| Dataset entries |
* * * * * * * * *

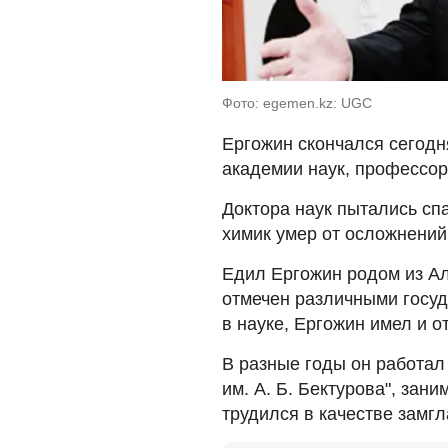
Фото: egemen.kz: UGC
Ергожин скончался сегодн
академии наук, профессор
Доктора наук пытались спа
химик умер от осложнений 
Едил Ергожин родом из Ал
отмечен различными госу
в науке, Ергожин имел и 
В разные годы он работал
им. А. Б. Бектурова", зан
трудился в качестве замг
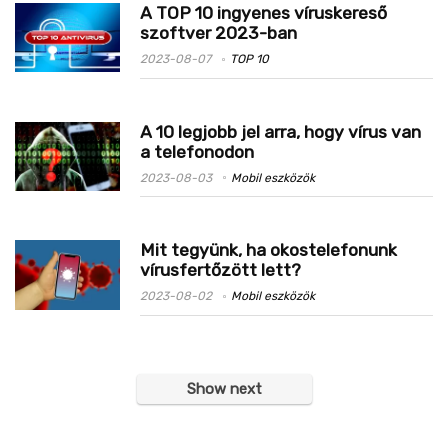
A TOP 10 ingyenes víruskereső
szoftver 2023-ban
2023-08-07
TOP 10
A 10 legjobb jel arra, hogy vírus van
a telefonodon
2023-08-03
Mobil eszközök
Mit tegyünk, ha okostelefonunk
vírusfertőzött lett?
2023-08-02
Mobil eszközök
Show next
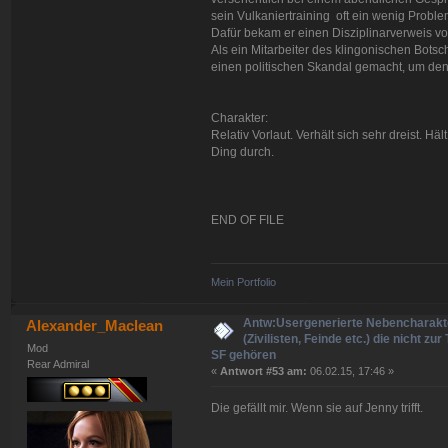
sein Vulkaniertraining oft ein wenig Proble
Dafür bekam er einen Disziplinarverweis vo
Als ein Mitarbeiter des klingonischen Botsch
einen politischen Skandal gemacht, um den
Charakter:
Relativ Vorlaut. Verhält sich sehr dreist. H
Ding durch.
END OF FILE
Mein Portfolio
Antw:Usergenerierte Nebencharakt
Alexander_Maclean
(Zivilisten, Feinde etc.) die nicht zur
Mod
SF gehören
Rear Admiral
«
Antwort #53 am:
06.02.15, 17:46 »
Die gefällt mir. Wenn sie auf Jenny trifft.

* * * * * * * * *

| WORK ORDER |
The required answer is the lines from the one that contains "трудился в качестве замг" through the last line of the records, restated word for word, with every picture dropped.

| THE COMPLETED TASK |
трудился в качестве замг
A TOP 10 ingyenes víruskereső
szoftver 2023-ban
2023-08-07
TOP 10
A 10 legjobb jel arra, hogy vírus van
a telefonodon
2023-08-03
Mobil eszközök
Mit tegyünk, ha okostelefonunk
vírusfertőzött lett?
2023-08-02
Mobil eszközök
Show next
sein Vulkaniertraining oft ein wenig Proble
Dafür bekam er einen Disziplinarverweis vo
Als ein Mitarbeiter des klingonischen Botsch
einen politischen Skandal gemacht, um den
Charakter:
Relativ Vorlaut. Verhält sich sehr dreist. H
Ding durch.
END OF FILE
Mein Portfolio
Antw:Usergenerierte Nebencharakt
Alexander_Maclean
(Zivilisten, Feinde etc.) die nicht zur
Mod
SF gehören
Rear Admiral
«
Antwort #53 am:
06.02.15, 17:46 »
Die gefällt mir. Wenn sie auf Jenny trifft.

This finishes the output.